Nobody can be said to be making an independent decision about what to do with their bodies if they don't know exactly what they are doing and how they are being lied to, over and over and over again, and that the sequelae of going under the knife can be far more deadly than simply remaining fat, and may well be permanently irreversible. I don't blame the patients, I blame the culture which regards fat as some kind of toxic substance, and the doctors and hospital administrators who care only about money, money, money.

Harriet said...

You tell it, Meowser.

Anonymous said...

Can you imagine the civil rights movement following Emily's logic? We'd still be back in the 1960s. Embracing skin whiteners, plastic surgery for noses, and hair straighteners does nothing for acceptance of diversity.

In many ways the fat acceptance movement must be even stronger -- diets and bariatrics KILL. This is eugenics pure and simple. Any fat acceptance movement that gets behind that is not an advocate for fat people. It is tragic that any discriminated person would even believe that such things should be an option in order to fit in.

Anonymous said...

Emily, the only "thug" here is you. Fat people don't have a right to "body autonomy" because of constant harassment by people like you - oh, but it's for "our health!" Well, the concept of autonomy has been thrown out the window with that line. If you TRULY believed in "body autonomy," you would have left out your snide remark about fat people who are hurting themselves. Please, spare us the hypocrisy.

We SHOULD show harm toward those who peddle WLS and diets as a "good" solution, because it's a flat out LIE. The information against "solutions" that actually harm and kill has been documented and ignored for years, and I'm glad there are other people here pointing that out.

Newsflash - doctors and diet peddlers lie. They are NOT in business to "help" others and make them healthy, and you are a fool if you think otherwise. They prey on the weak self-esteem fat people have been beaten over the head with for years in order to make a quick buck. It's sickening, and NOBODY with a right conscious should stand for it!

Harriet said...

I think the term "reclaim their lives" is the smoking gun here. It speaks to the notion that fat people don't have lives, or lives worth living, anyway, until they get thin.
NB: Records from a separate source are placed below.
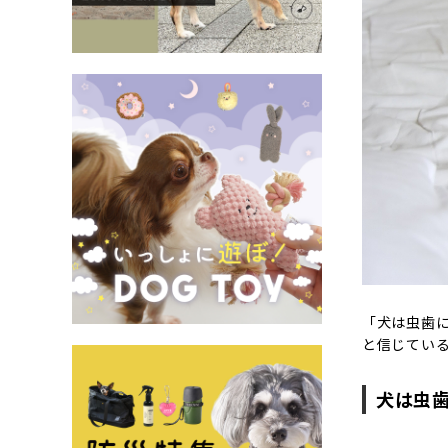
「犬は虫歯
と信じてい
犬は虫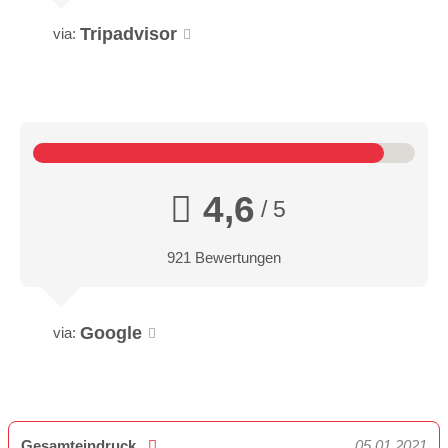
Tripadvisor
via:
4,6
/ 5
921 Bewertungen
Google
via:
Gesamteindruck
05.01.2021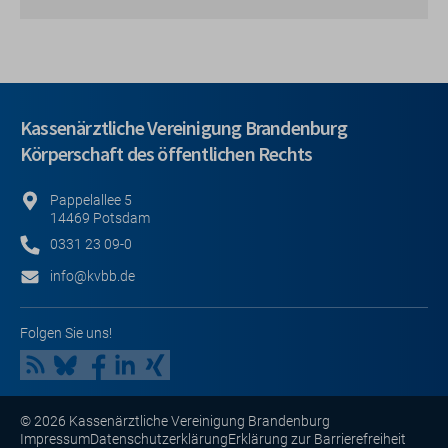
Kassenärztliche Vereinigung Brandenburg
Körperschaft des öffentlichen Rechts
Pappelallee 5
14469 Potsdam
0331 23 09-0
info@kvbb.de
Folgen Sie uns!
© 2026 Kassenärztliche Vereinigung Brandenburg
Impressum
Datenschutzerklärung
Erklärung zur Barrierefreiheit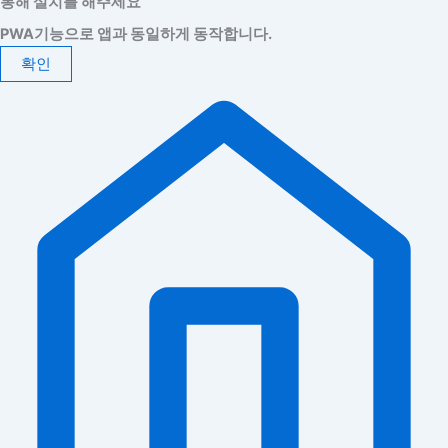
통해 설치를 해주세요
PWA기능으로 앱과 동일하게 동작합니다.
확인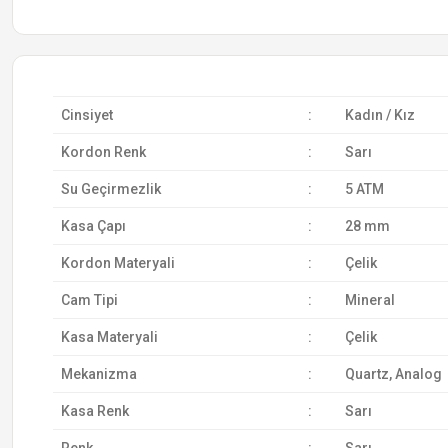
Cinsiyet
:
Kadın / Kız
Kordon Renk
:
Sarı
Su Geçirmezlik
:
5 ATM
Kasa Çapı
:
28 mm
Kordon Materyali
:
Çelik
Cam Tipi
:
Mineral
Kasa Materyali
:
Çelik
Mekanizma
:
Quartz, Analog
Kasa Renk
:
Sarı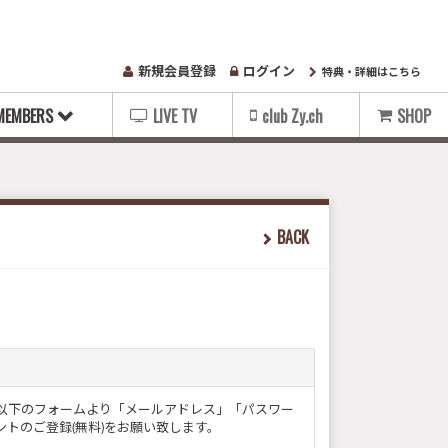
新規会員登録
ログイン
特典・詳細はこちら
MEMBERS
LIVE TV
club Zy.ch
SHOP
BACK
ー様は以下のフォームより「メールアドレス」「パスワー
トのご登録(無料)をお願い致します。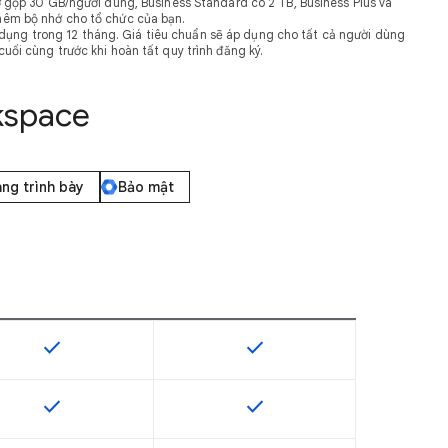
 gộp 30 GB/người dùng, Business Standard có 2 TB, Business Plus và
thêm bộ nhớ cho tổ chức của bạn.
dụng trong 12 tháng. Giá tiêu chuẩn sẽ áp dụng cho tất cả người dùng
ối cùng trước khi hoàn tất quy trình đăng ký.
rkspace
rang trình bày
Bảo mật
check
check
 này
SKU có hỗ trợ tính năng này
SKU có hỗ trợ tính năng này
check
check
 này
SKU có hỗ trợ tính năng này
SKU có hỗ trợ tính năng này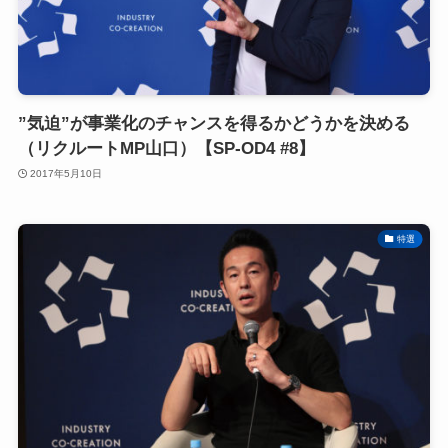
”気迫”が事業化のチャンスを得るかどうかを決める
（リクルートMP山口）【SP-OD4 #8】
2017年5月10日
特選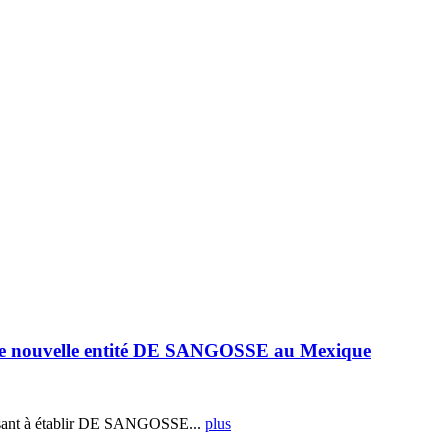
e nouvelle entité DE SANGOSSE au Mexique
ant à établir DE SANGOSSE...
plus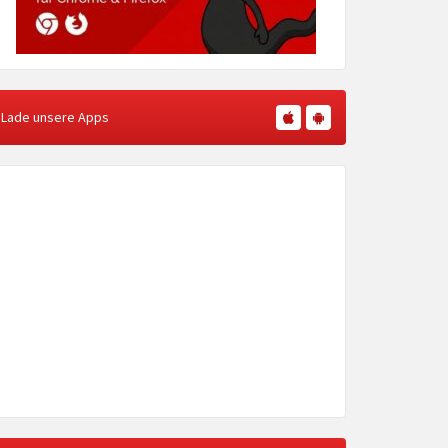
Lade unsere Apps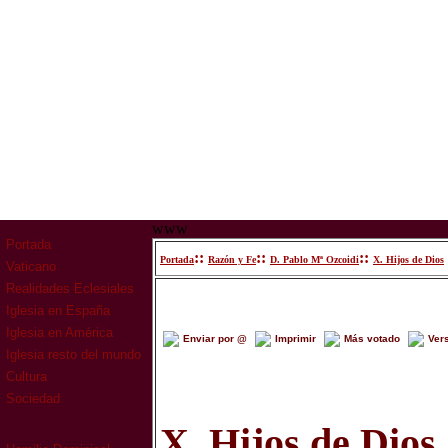
www
Portada
::
::
::
Portada
Razón y Fe
D. Pablo Mª Ozcoidi
X. Hijos de Dios
Vaticano
Realidades Eclesiales
Iglesia en España
Iglesia en América
Enviar por @
Imprimir
Más votado
Ver
Iglesia resto del mundo
Cultura
Sociedad
X. Hijos de Dios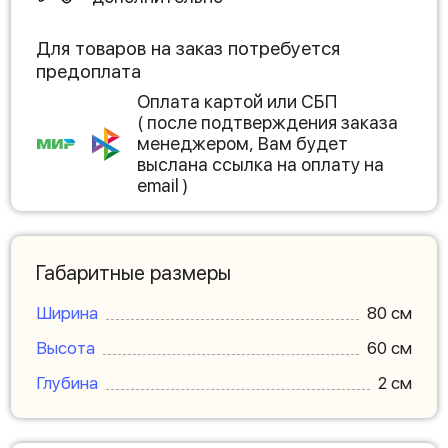
Для товаров на заказ потребуется
предоплата
Оплата картой или СБП
( после подтверждения заказа
менеджером, Вам будет
выслана ссылка на оплату на
email )
Габаритные размеры
Ширина
80 см
Высота
60 см
Глубина
2 см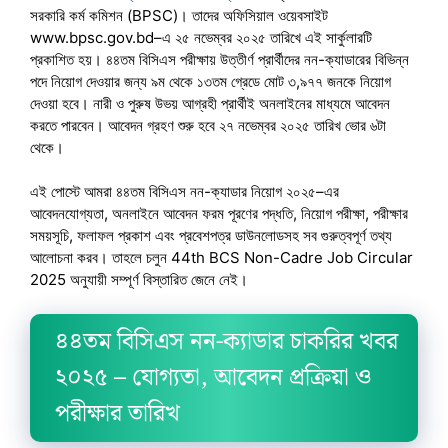
সরকারি কর্ম কমিশন (BPSC)। তাদের অফিসিয়াল ওয়েবসাইট
www.bpsc.gov.bd–এ ২৫ নভেম্বর ২০২৫ তারিখে এই সার্কুলারটি
প্রকাশিত হয়। ৪৪তম বিসিএস পরীক্ষায় উত্তীর্ণ প্রার্থীদের নন-ক্যাডারের বিভিন্ন
পদে নিয়োগ দেওয়ার জন্য ৯ম থেকে ১৩তম গ্রেডে মোট ৩,৯৭৭ জনকে নিয়োগ
দেওয়া হবে। নারী ও পুরুষ উভয় আগ্রহী প্রার্থীই অনলাইনের মাধ্যমে আবেদন
করতে পারবেন। আবেদন গ্রহণ শুরু হবে ২৭ নভেম্বর ২০২৫ তারিখ ভোর ৬টা
থেকে।
এই পোস্টে আমরা ৪৪তম বিসিএস নন-ক্যাডার নিয়োগ ২০২৫–এর
আবেদনযোগ্যতা, অনলাইনে আবেদন ফরম পূরণের পদ্ধতি, নিয়োগ পরীক্ষা, পরীক্ষার
সময়সূচি, ফলাফল প্রকাশ এবং প্রবেশপত্র ডাউনলোডসহ সব গুরুত্বপূর্ণ তথ্য
আলোচনা করব। তাহলে চলুন 44th BCS Non-Cadre Job Circular
2025 অনুযায়ী সম্পূর্ণ বিস্তারিত জেনে নেই।
৪৪তম বিসিএস নন-ক্যাডার চাকরির খবর
২০২৫ – যোগ্যতা, আবেদন প্রক্রিয়া ও
পরীক্ষার তারিখ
Even if it takes mutilation.

I would never judge someone who makes the decision to have WLS, just as I would never judge anyone who decided to have an abortion. You can't know what someone's life is like from the inside. But I also don't believe that WLS is about reclaiming lives. And you'd have to be blind not to see the appalling rates of postoperative complications from these surgeries, even among those for whom the surgeries are a "success."

I support individual people in making the decisions that are right for them. I don't support marketing and profit-seeking entities in exploiting people's deepest fears and insecurities.